When people at work ask me if I smoke, I would smile and politely shake my head to say "no". Then they would say something along the lines of: "This job is so stressful, you'd be smoking in no time." To which I would reply: "I quit."
It was around this time in 2013 when I finally made the decision of having that one last stick of cigarette. It was probably the best decision I ever made. I started way back in college due to the influence of my dorm-mates who were at least three years older than me. I was a freshman back then and had just started enjoying the new-found freedom that college gave me. I graduated fresh from a conservative and strict all-girls Catholic high school. I was the typical good girl and a model student. I was always in the honor roll. I never went out with my classmates after school and I would always just go straight home in my school bus. I never cut classes. I never drank alcohol with my classmates. My only experience in drinking was the occasional sip of red wine at the family dinner table whenever we had celebrations. Suddenly in college, I was living two hours away from home with no parental supervision whatsoever and living with three older students who seemed really cool. I had my first stick of cigarette with them (DJ Mix in orange flavor) and I had my first taste of real drinking with them (gin mixed with pineapple juice). And the rest, as they say, is history.

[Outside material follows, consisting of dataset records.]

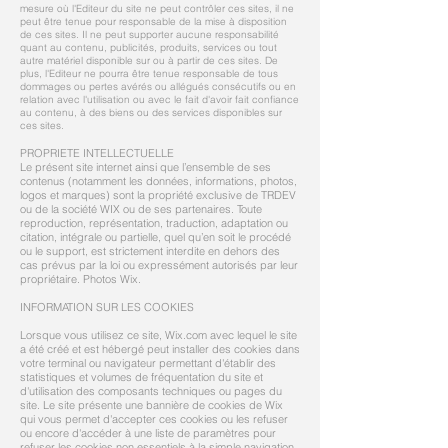
mesure où l'Editeur du site ne peut contrôler ces sites, il ne
peut être tenue pour responsable de la mise à disposition
de ces sites. Il ne peut supporter aucune responsabilité
quant au contenu, publicités, produits, services ou tout
autre matériel disponible sur ou à partir de ces sites. De
plus, l'Editeur ne pourra être tenue responsable de tous
dommages ou pertes avérés ou allégués consécutifs ou en
relation avec l'utilisation ou avec le fait d'avoir fait confiance
au contenu, à des biens ou des services disponibles sur
ces sites.
PROPRIETE INTELLECTUELLE
Le présent site internet ainsi que l’ensemble de ses
contenus (notamment les données, informations, photos,
logos et marques) sont la propriété exclusive de TRDEV
ou de la société WIX ou de ses partenaires. Toute
reproduction, représentation, traduction, adaptation ou
citation, intégrale ou partielle, quel qu’en soit le procédé
ou le support, est strictement interdite en dehors des
cas prévus par la loi ou expressément autorisés par leur
propriétaire. Photos Wix.
INFORMATION SUR LES COOKIES
Lorsque vous utilisez ce site, Wix.com avec lequel le site
a été créé et est hébergé peut installer des cookies dans
votre terminal ou navigateur permettant d'établir des
statistiques et volumes de fréquentation du site et
d'utilisation des composants techniques ou pages du
site. Le site présente une bannière de cookies de Wix
qui vous permet d'accepter ces cookies ou les refuser
ou encore d'accéder à une liste de paramètres pour
refuser les cookies non essentiels à la simple navigation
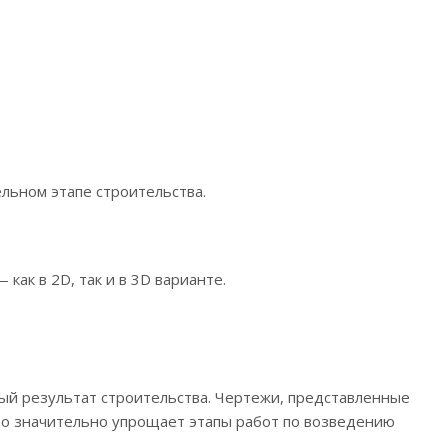
ьном этапе строительства.
ак в 2D, так и в 3D варианте.
ый результат строительства. Чертежи, представленные
то значительно упрощает этапы работ по возведению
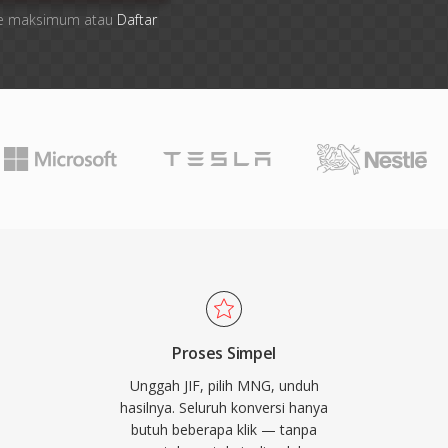
 file maksimum atau
Daftar
Proses Simpel
Unggah JIF, pilih MNG, unduh
hasilnya. Seluruh konversi hanya
butuh beberapa klik — tanpa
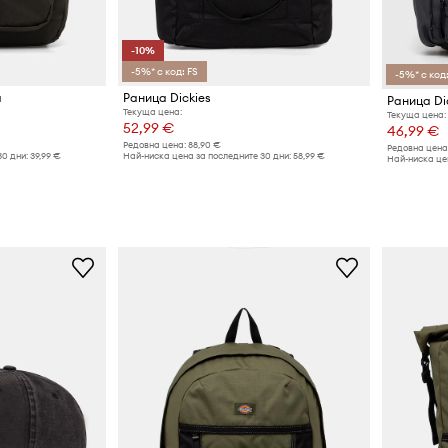
-10%
-5%* с код: FS
-5%* с код:
а
Раница Dickies
Раница Di
Текуща цена:
Текуща цена:
52,99 €
46,99 €
Редовна цена:
88,90 €
Редовна цена
30 дни:
39,99 €
Най-ниска цена за последните 30 дни:
58,99 €
Най-ниска цен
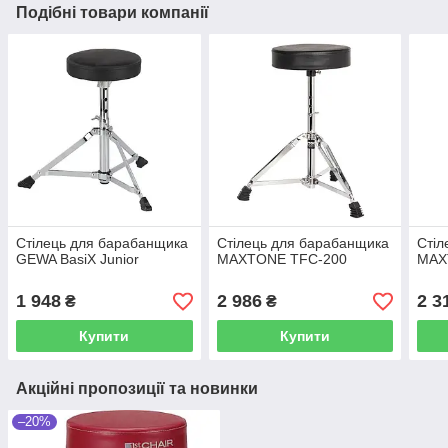
Подібні товари компанії
Стілець для барабанщика
Стілець для барабанщика
Стіл
GEWA BasiX Junior
MAXTONE TFC-200
MAX
1 948
2 986
2 3
₴
₴
Купити
Купити
Акційні пропозиції та новинки
–20%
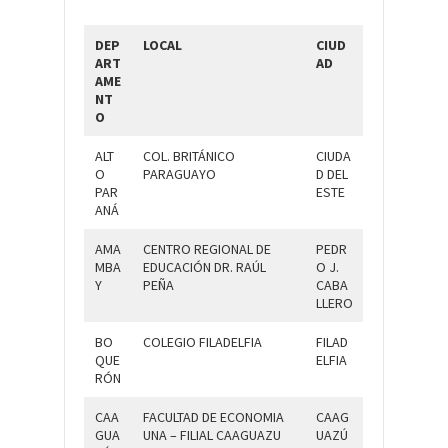
DEP
LOCAL
CIUD
ART
AD
AME
NT
O
ALT
COL. BRITÁNICO
CIUDA
O
PARAGUAYO
D DEL
PAR
ESTE
ANÁ
AMA
CENTRO REGIONAL DE
PEDR
MBA
EDUCACIÓN DR. RAÚL
O J.
Y
PEÑA
CABA
LLERO
BO
COLEGIO FILADELFIA
FILAD
QUE
ELFIA
RÓN
CAA
FACULTAD DE ECONOMIA
CAAG
GUA
UNA – FILIAL CAAGUAZU
UAZÚ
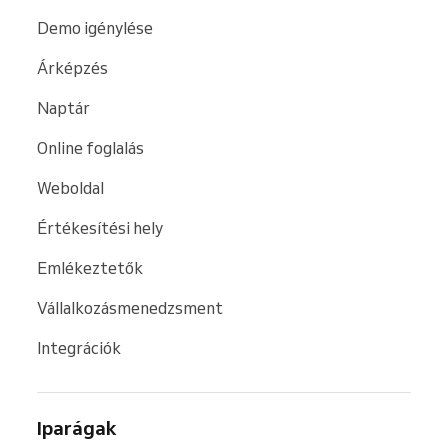
Demo igénylése
Árképzés
Naptár
Online foglalás
Weboldal
Értékesítési hely
Emlékeztetők
Vállalkozásmenedzsment
Integrációk
Iparágak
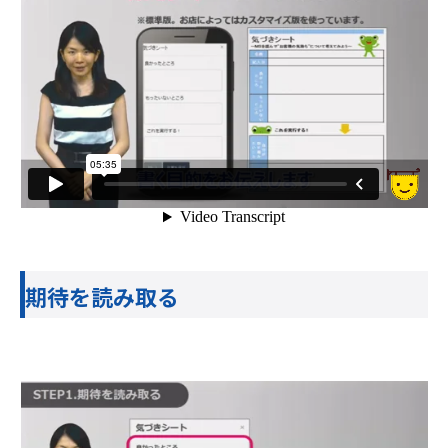
期待を読み取る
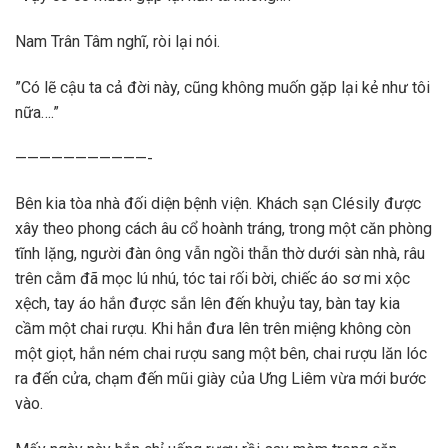
Nam Trân Tâm nghĩ, ròi lại nói.
”Có lẽ cậu ta cả đời này, cũng không muốn gặp lại kẻ như tôi
nữa….”
———————————-
Bên kia tòa nhà đối diện bệnh viện. Khách sạn Clésily được
xây theo phong cách âu cổ hoành tráng, trong một căn phòng
tĩnh lặng, người đàn ông vẫn ngồi thẫn thờ dưới sàn nhà, râu
trên cằm đã mọc lú nhú, tóc tai rối bời, chiếc áo sơ mi xộc
xệch, tay áo hắn được sắn lên đến khuỷu tay, bàn tay kia
cầm một chai rượu. Khi hắn đưa lên trên miệng không còn
một giọt, hắn ném chai rượu sang một bên, chai rượu lăn lóc
ra đến cửa, chạm đến mũi giày của Ưng Liêm vừa mới bước
vào.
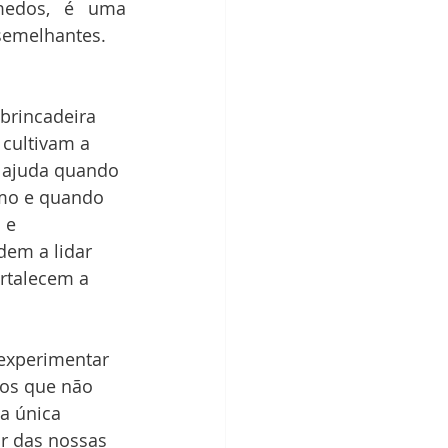
edos, é uma 
semelhantes.
brincadeira 
 cultivam a 
 ajuda quando 
mo e quando 
 e 
dem a lidar 
rtalecem a 
experimentar 
os que não 
 única 
r das nossas 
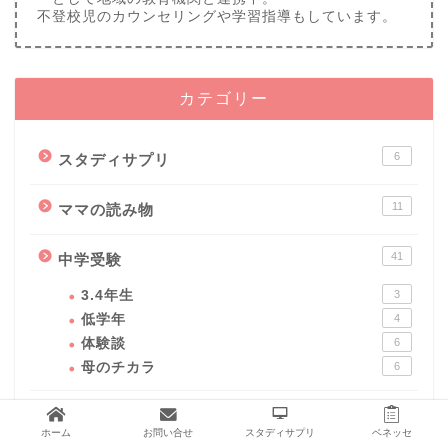
不登校児のカウンセリングや学習指導もしています。
カテゴリー
6
スタディサプリ
11
ママの読み物
41
中学受験
3.4年生
3
低学年
4
体験談
6
母のチカラ
6
25
中高一貫生
ホーム
お問い合せ
スタディサプリ
ベネッセ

Though it was because of their influence, I never blamed them. Not even once. I had a choice. I always had a choice.
When I left college and started working, I got exposed to a work environment where people smoke during breaks. It was either to relieve some of that stress induced by the demands of our job or they just did it out of habit. Whatever it was, people smoke a lot. I was one of them. I would smoke a minimum of three sticks per day.
Then something happened in 2012 which drove me into depression. Bad as it may sound, but I was actually thankful for that incident. It was that depression that let me into finding another outlet: running. I started running because it felt good. I would run until my legs hurt. I would run until the physical pain drowned out the emotional pain that I was feeling. I would run until I feel numb. I used to run everyday, then I got injured. I consulted a doctor and was advised not to run for a while.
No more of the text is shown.